As a trivial example, network access for RUN should be opt-in, not opt-out. The fact that the easiest ways to pull data in involve things like RUN wget is a design error.

A much better approach would be to have packages that install with as little script involvement as possible. Most Linux images are put together using rpm or deb packages and, other than pre/post-install scripts (which are not usually particularly necessary), package installation is fundamentally reproducible and does not require running the image. A good image building system IMO would mostly look more like:

INSTALLPACKAGES foo bar baz

And dependencies would get solved and packages installed, reproducibly.

> The fact that the easiest ways to pull data in involve things like RUN wget is a design error

Why is that? You can perfectly get reproducible build even using wget. You wget your file, get its checksum and compare it to an expected checksum. Boom, reproducible wget.

Honestly I've always found reproducibility harder to enforce when using Linux package managers (at least with apt-get which messes stuff up with timestamps)

The easy way to download something in a Dockerfile:

     RUN wget URL
Your better way?

    RUN wget URL && \
        if [[ "$(sha256sum )" != "the hash" ]]; then \
            # Wow, I sure hope I spelled this right!  Also, can a comment end with \
            echo "Hmm, sha256 was wrong.  Let's log the actual hash we saw.  Oh wait, forgot to save that.  Run sha256sum again?" 2>&1 \
            echo "Hmm, better not forget to fail!" 2>&1 \
            exit 1 # Better remember that 1 is failure and 0 is success! \
        fi
An actual civilized solution would involve a manifest of external resources, a lockfile, and a little library of instructions that the tooling could use to fetch or build those external resources. Any competent implementation would result in VASTLY better caching behavior than Docker or Buildah can credibly implement today -- wget uses network resources and is usually slow, COPY is oddly slow, and the tooling has no real way to know that the import of a file could be cached even if something earlier in the Dockerfile (like "apt update"!) changed.

Think of it like modern cargo or npm or whatever, but agnostic to the kind of resource being fetched.

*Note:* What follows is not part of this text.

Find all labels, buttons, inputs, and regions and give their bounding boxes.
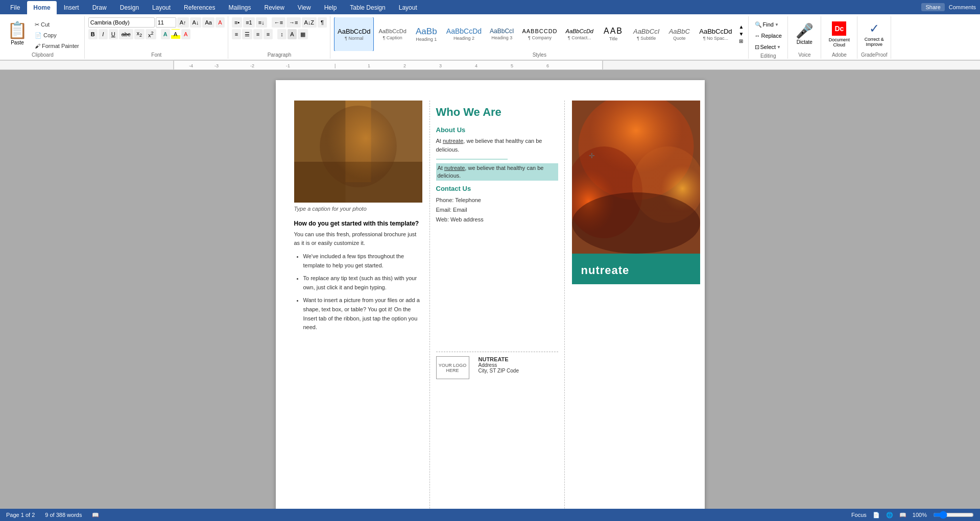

If there was a manifest and lockfile, it really would not be that hard to wire apt or dnf up to it so that a dependency solver would run outside the container, fetch packages, and then install them inside the container. Of course, either COPY would need to become faster or bind mounts would have to start working reliably. Oh well.

> Honestly I've always found reproducibility harder to enforce when using Linux package managers

Timestamps could well cause issues (which would be fixable), but it's not conceptually difficult to download .rpm or .deb files and then install them. rpm -i works just fine. In fact, rpm -i --root arguably works quite a bit better than docker/podman build, and it would be straightforward to sandbox it.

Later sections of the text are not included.